Это умывание одарило его целью, заставило двигаться и помогло не думать о боли. Галад осторожно соскреб с носа и щеки запекшуюся кровь. Было трудно, потому что во рту у него пересохло. Он прикусил язык, чтобы началось слюноотделение. Завязка оказалась не парусиновая, а из материи помягче. От нее пахло пылью.

Галад плюнул на чистый участок тесемки, после чего втер слюну в ткань. Рана на голове, грязь на щеках… Вопрошающие сочтут это свидетельством поражения. От грязи надо избавиться. Галад пойдет под пытку с чистым лицом.

Снаружи раздались крики. Солдаты готовились снимать лагерь. Может, это задержит Вопрошающих? Вряд ли. Сборы, пожалуй, займут несколько часов. Галад продолжил умываться. Когда на первой завязке не осталось чистого места, он взял вторую. Эти ритмичные движения стали для него чем-то вроде медитативного ритуала. Головная боль отступила, да и остальные раны почти перестали напоминать о себе.

Нет, он не сбежит. Во-первых, это трудноосуществимо, а во-вторых, побег аннулирует сделку с Асунавой. Зато он предстанет перед врагами, не потеряв достоинства.

Закончив приводить себя в порядок, Галад услышал рядом с палаткой голоса. За ним пришли. Галад потихоньку отполз на прежнее место, где, невзирая на боль, набрал полную грудь воздуха, встал на колени, оперся левой рукой на верхушку железного костыля, оттолкнулся и поднялся на ноги.

Его зашатало, но Галад поймал равновесие и вытянулся во весь рост. Разве это боль? Пустяки, есть насекомые, что больней кусали. Галад встал, как подобает воину — спина прямая, ноги на ширине плеч, руки перед собой, запястья скрещены, — и устремил взгляд на входной клапан палатки. Человек — это не плащ, не униформа, не меч и не геральдика. Человек — это то, как он держится, как себя ведет.

Клапан шелохнулся, затем с шорохом поднялся, и в глаза ударил ослепительный свет, но Галад не зажмурился. Даже не поморщился.

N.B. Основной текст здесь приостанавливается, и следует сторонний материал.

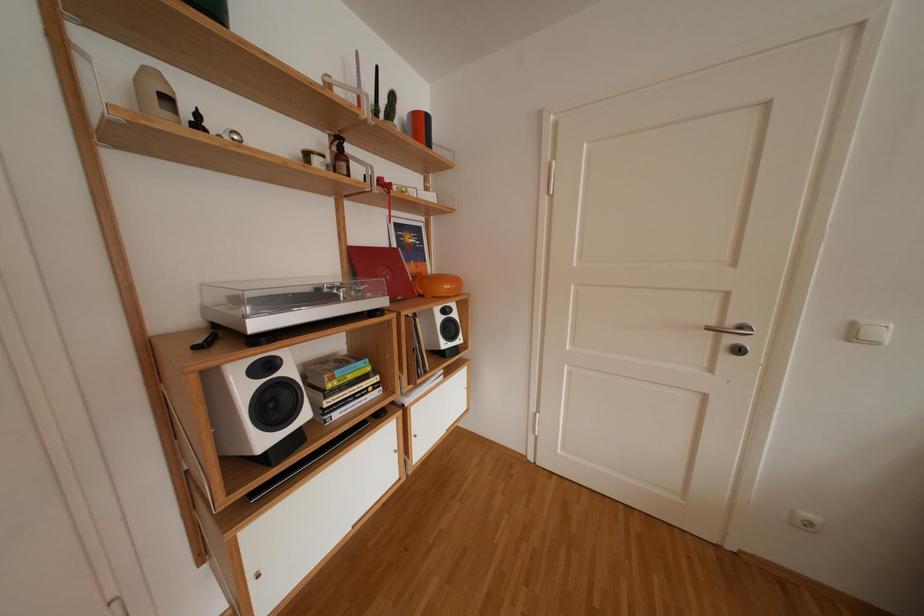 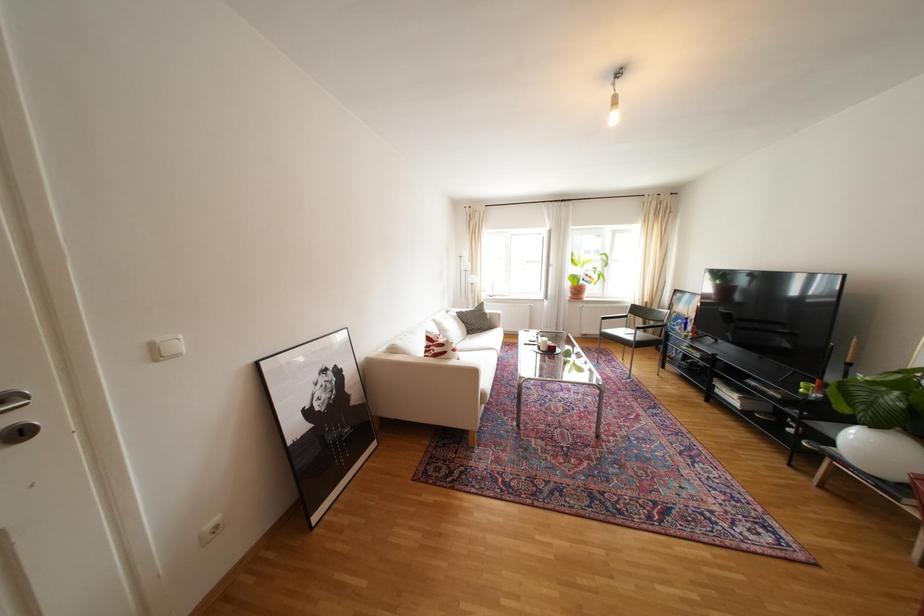 Question: The camera is either moving clockwise (left) or counter-clockwise (right) around the object. The first image is from the beginning of the video and the second image is from the end. Is the camera moving left or right when shooting the video?

Choices:
 (A) Left
 (B) Right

Он увидел черные силуэты на фоне затянутого облаками неба. Люди не спешили входить. Должно быть, оторопели, увидев, что Галад встречает их стоя.

— О Свет! — воскликнул один. Как ни странно, его голос казался знакомым. — Дамодред, неужели вы пришли в себя?

— Тром? — хрипло спросил Галад.

В палатку хлынули люди. Когда глаза привыкли к свету, Галад различил коренастую фигуру Трома, а рядом с ним — Борнхальда и Байара. Тром возился со связкой ключей.

— Стойте! — сказал Галад. — Борнхальд, у тебя кровь на плаще! Разве я приказывал спасать меня? Нет, я велел не делать этого!

— Твои люди не ослушались приказа, Дамодред, — раздался новый голос.

Подняв глаза, Галад увидел, что в палатку входят еще трое: рослый бородач Бераб Голевер, одноухий Алаабар Гарнеш, на чью лысину легла тень, а с ними Галадов земляк Брандель Вордариан, белокурый гигант-андорец. Все трое — лорды-капитаны, и все трое совсем недавно сопровождали Асунаву.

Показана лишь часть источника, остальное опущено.